TASK INSTRUCTIONS
Restate, word for word, each entry that follows, but skip its pictures.

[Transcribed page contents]

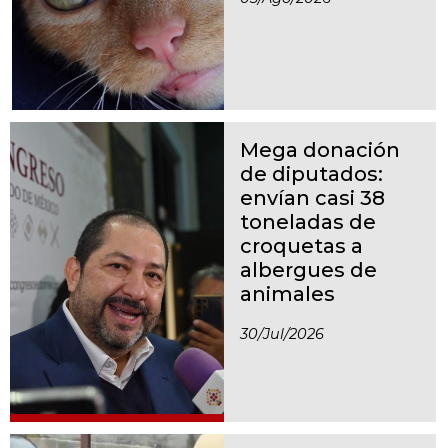
Mega donación
de diputados:
envían casi 38
toneladas de
croquetas a
albergues de
animales
30/jul/2026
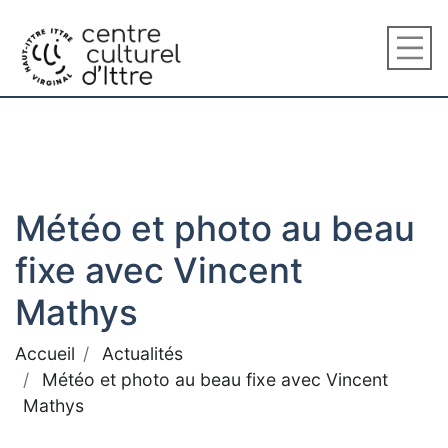
Météo et photo au beau
fixe avec Vincent
Mathys
Accueil
Actualités
Météo et photo au beau fixe avec Vincent
Mathys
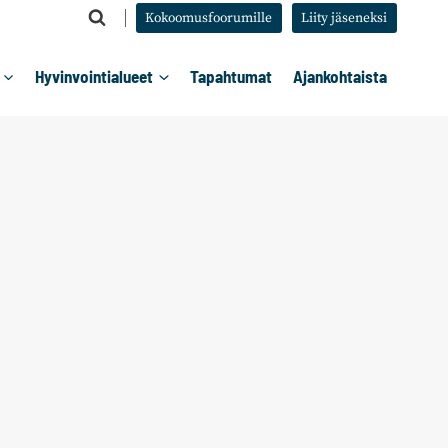
Kokoomusfoorumille
Liity jäseneksi
Hyvinvointialueet
Tapahtumat
Ajankohtaista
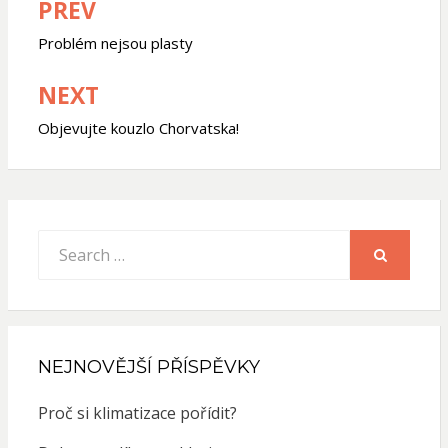
PREV
Navigace
pro
Problém nejsou plasty
příspěvek
NEXT
Objevujte kouzlo Chorvatska!
Search
for:
SEARCH
NEJNOVĚJŠÍ PŘÍSPĚVKY
Proč si klimatizace pořídit?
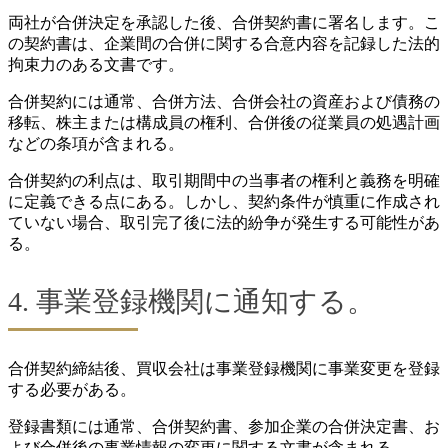
両社が合併決定を承認した後、合併契約書に署名します。こ
の契約書は、企業間の合併に関する合意内容を記録した法的
拘束力のある文書です。
合併契約には通常、合併方法、合併会社の資産および債務の
移転、株主または構成員の権利、合併後の従業員の処遇計画
などの条項が含まれる。
合併契約の利点は、取引期間中の当事者の権利と義務を明確
に定義できる点にある。しかし、契約条件が慎重に作成され
ていない場合、取引完了後に法的紛争が発生する可能性があ
る。
4. 事業登録機関に通知する。
合併契約締結後、買収会社は事業登録機関に事業変更を登録
する必要がある。
登録書類には通常、合併契約書、参加企業の合併決定書、お
よび合併後の事業情報の変更に関する文書が含まれる。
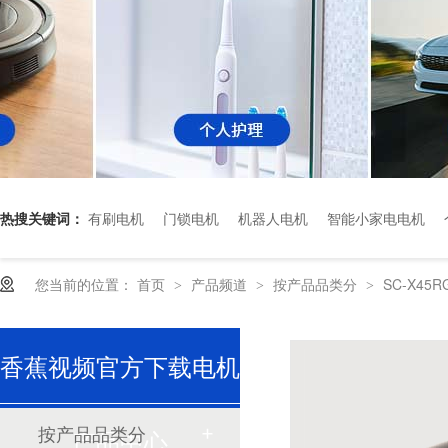
热搜关键词：
有刷电机
门锁电机
机器人电机
智能小家电电机
您当前的位置：
首页
产品频道
按产品品类分
SC-X45
>
>
>
深圳香蕉视频久久下载电机厂家为您揭秘:了解减速电机的基本工作原理及性能参数
香蕉视频官方下载电机
按产品品类分
产品中心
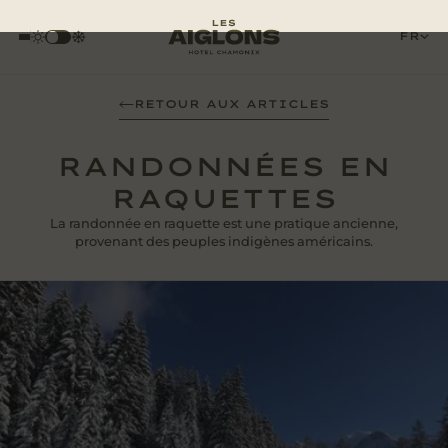
FR
RETOUR AUX ARTICLES
RANDONNÉES EN
RAQUETTES
La randonnée en raquette est une pratique ancienne,
provenant des peuples indigènes américains.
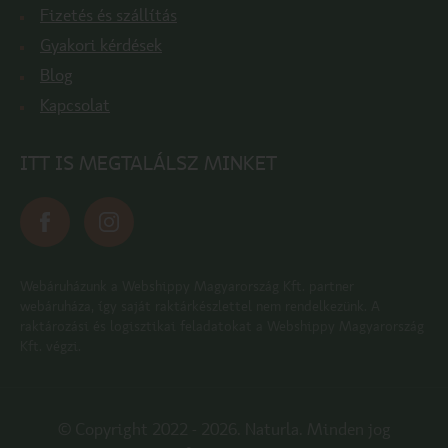
Fizetés és szállítás
Gyakori kérdések
Blog
Kapcsolat
ITT IS MEGTALÁLSZ MINKET
Webáruházunk a Webshippy Magyarország Kft. partner
webáruháza, így saját raktárkészlettel nem rendelkezünk. A
raktározási és logisztikai feladatokat a Webshippy Magyarország
Kft. végzi.
© Copyright 2022 - 2026. Naturla. Minden jog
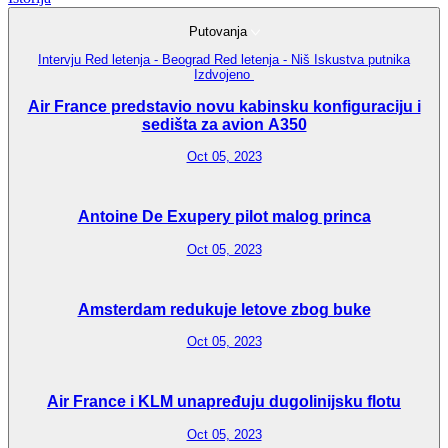
Putovanja
Intervju
Red letenja - Beograd
Red letenja - Niš
Iskustva putnika
Izdvojeno
Air France predstavio novu kabinsku konfiguraciju i
sedišta za avion A350
Oct 05, 2023
Antoine De Exupery pilot malog princa
Oct 05, 2023
Amsterdam redukuje letove zbog buke
Oct 05, 2023
Air France i KLM unapređuju dugolinijsku flotu
Oct 05, 2023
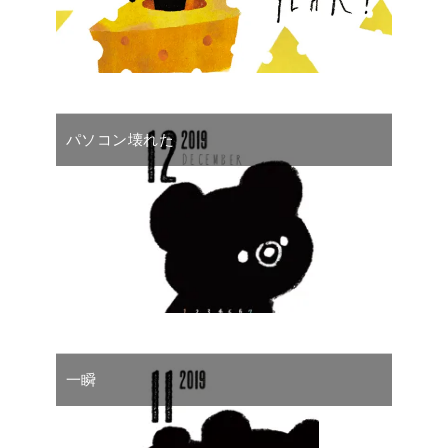
パソコン壊れた
一瞬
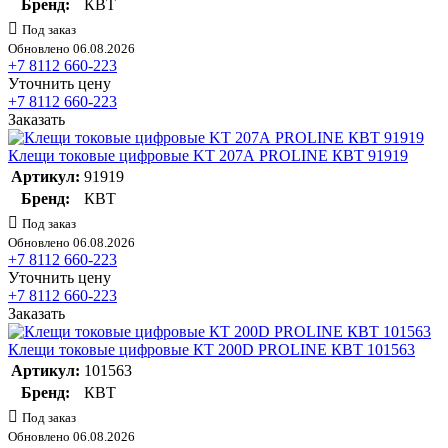
Бренд:
КВТ
Под заказ
Обновлено 06.08.2026
+7 8112 660-223
Уточнить цену
+7 8112 660-223
Заказать
Клещи токовые цифровые KT 207А PROLINE КВТ 91919
Артикул:
91919
Бренд:
КВТ
Под заказ
Обновлено 06.08.2026
+7 8112 660-223
Уточнить цену
+7 8112 660-223
Заказать
Клещи токовые цифровые КТ 200D PROLINE КВТ 101563
Артикул:
101563
Бренд:
КВТ
Под заказ
Обновлено 06.08.2026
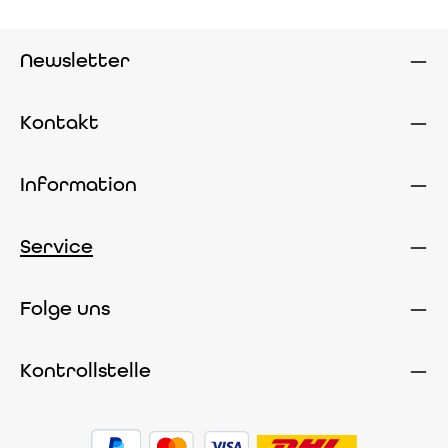
Newsletter
Kontakt
Information
Service
Folge uns
Kontrollstelle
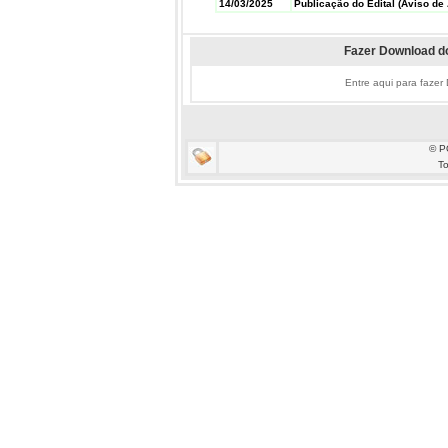
14/03/2025
Publicação do Edital (Aviso de 
Fazer Download do
Entre aqui para fazer
© P
To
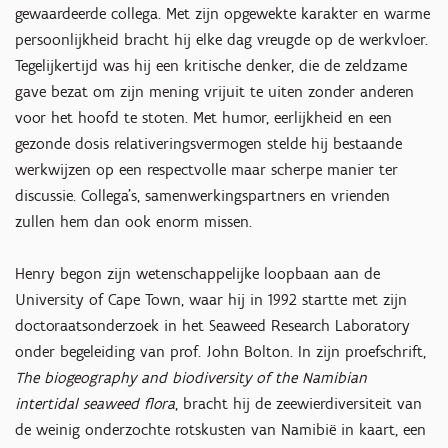
gewaardeerde collega. Met zijn opgewekte karakter en warme
persoonlijkheid bracht hij elke dag vreugde op de werkvloer.
Tegelijkertijd was hij een kritische denker, die de zeldzame
gave bezat om zijn mening vrijuit te uiten zonder anderen
voor het hoofd te stoten. Met humor, eerlijkheid en een
gezonde dosis relativeringsvermogen stelde hij bestaande
werkwijzen op een respectvolle maar scherpe manier ter
discussie. Collega's, samenwerkingspartners en vrienden
zullen hem dan ook enorm missen.
Henry begon zijn wetenschappelijke loopbaan aan de
University of Cape Town, waar hij in 1992 startte met zijn
doctoraatsonderzoek in het Seaweed Research Laboratory
onder begeleiding van prof. John Bolton. In zijn proefschrift,
The biogeography and biodiversity of the Namibian
intertidal seaweed flora
, bracht hij de zeewierdiversiteit van
de weinig onderzochte rotskusten van Namibië in kaart, een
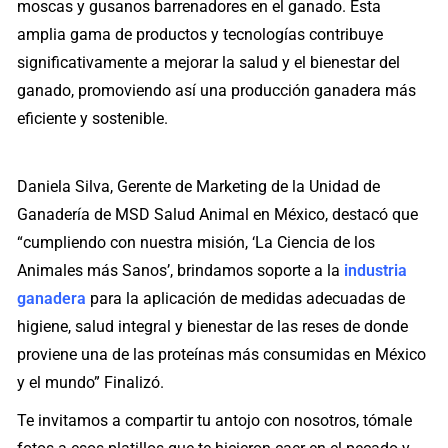
moscas y gusanos barrenadores en el ganado. Esta
amplia gama de productos y tecnologías contribuye
significativamente a mejorar la salud y el bienestar del
ganado, promoviendo así una producción ganadera más
eficiente y sostenible.
Daniela Silva, Gerente de Marketing de la Unidad de
Ganadería de MSD Salud Animal en México, destacó que
“cumpliendo con nuestra misión, ‘La Ciencia de los
Animales más Sanos’, brindamos soporte a la
industria
ganadera
para la aplicación de medidas adecuadas de
higiene, salud integral y bienestar de las reses de donde
proviene una de las proteínas más consumidas en México
y el mundo” Finalizó.
Te invitamos a compartir tu antojo con nosotros, tómale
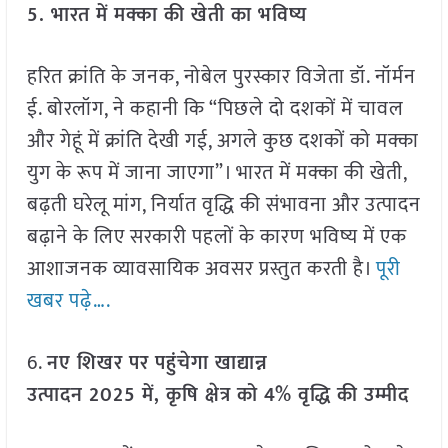
5. भारत में मक्का की खेती का भविष्य
हरित क्रांति के जनक, नोबेल पुरस्कार विजेता डॉ. नॉर्मन
ई. बोरलॉग, ने कहानी कि “पिछले दो दशकों में चावल
और गेहूं में क्रांति देखी गई, अगले कुछ दशकों को मक्का
युग के रूप में जाना जाएगा”। भारत में मक्का की खेती,
बढ़ती घरेलू मांग, निर्यात वृद्धि की संभावना और उत्पादन
बढ़ाने के लिए सरकारी पहलों के कारण भविष्य में एक
आशाजनक व्यावसायिक अवसर प्रस्तुत करती है।
पूरी
खबर पढ़े….
6.
नए शिखर पर पहुंचेगा खाद्यान्न
उत्पादन 2025
में,
कृषि क्षेत्र को 4%
वृद्धि की उम्मीद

TASK OUTPUT
Mega donación
de diputados:
envían casi 38
toneladas de
croquetas a
albergues de
animales
30/jul/2026
Météo et photo au beau
fixe avec Vincent
Mathys
Accueil
Actualités
Météo et photo au beau fixe avec Vincent
Mathys
Kokoomusfoorumille
Liity jäseneksi
Hyvinvointialueet
Tapahtumat
Ajankohtaista
PREV
Navigace
pro
Problém nejsou plasty
příspěvek
NEXT
Objevujte kouzlo Chorvatska!
Search
for:
SEARCH
NEJNOVĚJŠÍ PŘÍSPĚVKY
Proč si klimatizace pořídit?
両社が合併決定を承認した後、合併契約書に署名します。こ
の契約書は、企業間の合併に関する合意内容を記録した法的
拘束力のある文書です。
合併契約には通常、合併方法、合併会社の資産および債務の
移転、株主または構成員の権利、合併後の従業員の処遇計画
などの条項が含まれる。
合併契約の利点は、取引期間中の当事者の権利と義務を明確
に定義できる点にある。しかし、契約条件が慎重に作成され
ていない場合、取引完了後に法的紛争が発生する可能性があ
る。
4. 事業登録機関に通知する。
合併契約締結後、買収会社は事業登録機関に事業変更を登録
する必要がある。
登録書類には通常、合併契約書、参加企業の合併決定書、お
よび合併後の事業情報の変更に関する文書が含まれる。
热搜关键词：
有刷电机
门锁电机
机器人电机
智能小家电电机
您当前的位置：
首页
产品频道
按产品品类分
SC-X45
>
>
>
深圳香蕉视频久久下载电机厂家为您揭秘:了解减速电机的基本工作原理及性能参数
香蕉视频官方下载电机
按产品品类分
产品中心
FR
RETOUR AUX ARTICLES
RANDONNÉES EN
RAQUETTES
La randonnée en raquette est une pratique ancienne,
provenant des peuples indigènes américains.
Fizetés és szállítás
Gyakori kérdések
Blog
Kapcsolat
ITT IS MEGTALÁLSZ MINKET
Webáruházunk a Webshippy Magyarország Kft. partner
webáruháza, így saját raktárkészlettel nem rendelkezünk. A
raktározási és logisztikai feladatokat a Webshippy Magyarország
Kft. végzi.
© Copyright 2022 - 2026. Naturla. Minden jog
Putovanja
Intervju
Red letenja - Beograd
Red letenja - Niš
Iskustva putnika
Izdvojeno
Air France predstavio novu kabinsku konfiguraciju i
sedišta za avion A350
Oct 05, 2023
Antoine De Exupery pilot malog princa
Oct 05, 2023
Amsterdam redukuje letove zbog buke
Oct 05, 2023
Air France i KLM unapređuju dugolinijsku flotu
Oct 05, 2023
パソコン壊れた
一瞬
Бренд:
КВТ
Под заказ
Обновлено 06.08.2026
+7 8112 660-223
Уточнить цену
+7 8112 660-223
Заказать
Клещи токовые цифровые KT 207А PROLINE КВТ 91919
Артикул:
91919
Бренд:
КВТ
Под заказ
Обновлено 06.08.2026
+7 8112 660-223
Уточнить цену
+7 8112 660-223
Заказать
Клещи токовые цифровые КТ 200D PROLINE КВТ 101563
Артикул:
101563
Бренд:
КВТ
Под заказ
Обновлено 06.08.2026
Newsletter
Kontakt
Information
Service
Folge uns
Kontrollstelle
14/03/2025
Publicação do Edital (Aviso de 
Fazer Download do
Entre aqui para fazer
© P
To
gewaardeerde collega. Met zijn opgewekte karakter en warme
persoonlijkheid bracht hij elke dag vreugde op de werkvloer.
Tegelijkertijd was hij een kritische denker, die de zeldzame
gave bezat om zijn mening vrijuit te uiten zonder anderen
voor het hoofd te stoten. Met humor, eerlijkheid en een
gezonde dosis relativeringsvermogen stelde hij bestaande
werkwijzen op een respectvolle maar scherpe manier ter
discussie. Collega's, samenwerkingspartners en vrienden
zullen hem dan ook enorm missen.
Henry begon zijn wetenschappelijke loopbaan aan de
University of Cape Town, waar hij in 1992 startte met zijn
doctoraatsonderzoek in het Seaweed Research Laboratory
onder begeleiding van prof. John Bolton. In zijn proefschrift,
The biogeography and biodiversity of the Namibian
intertidal seaweed flora
, bracht hij de zeewierdiversiteit van
de weinig onderzochte rotskusten van Namibië in kaart, een
moscas y gusanos barrenadores en el ganado. Esta
amplia gama de productos y tecnologías contribuye
significativamente a mejorar la salud y el bienestar del
ganado, promoviendo así una producción ganadera más
eficiente y sostenible.
Daniela Silva, Gerente de Marketing de la Unidad de
Ganadería de MSD Salud Animal en México, destacó que
“cumpliendo con nuestra misión, ‘La Ciencia de los
Animales más Sanos’, brindamos soporte a la
industria
ganadera
para la aplicación de medidas adecuadas de
higiene, salud integral y bienestar de las reses de donde
proviene una de las proteínas más consumidas en México
y el mundo” Finalizó.
Te invitamos a compartir tu antojo con nosotros, tómale
5. भारत में मक्का की खेती का भविष्य
हरित क्रांति के जनक, नोबेल पुरस्कार विजेता डॉ. नॉर्मन
ई. बोरलॉग, ने कहानी कि “पिछले दो दशकों में चावल
और गेहूं में क्रांति देखी गई, अगले कुछ दशकों को मक्का
युग के रूप में जाना जाएगा”। भारत में मक्का की खेती,
बढ़ती घरेलू मांग, निर्यात वृद्धि की संभावना और उत्पादन
बढ़ाने के लिए सरकारी पहलों के कारण भविष्य में एक
आशाजनक व्यावसायिक अवसर प्रस्तुत करती है।
पूरी
खबर पढ़े….
6.
नए शिखर पर पहुंचेगा खाद्यान्न
उत्पादन 2025
में,
कृषि क्षेत्र को 4%
वृद्धि की उम्मीद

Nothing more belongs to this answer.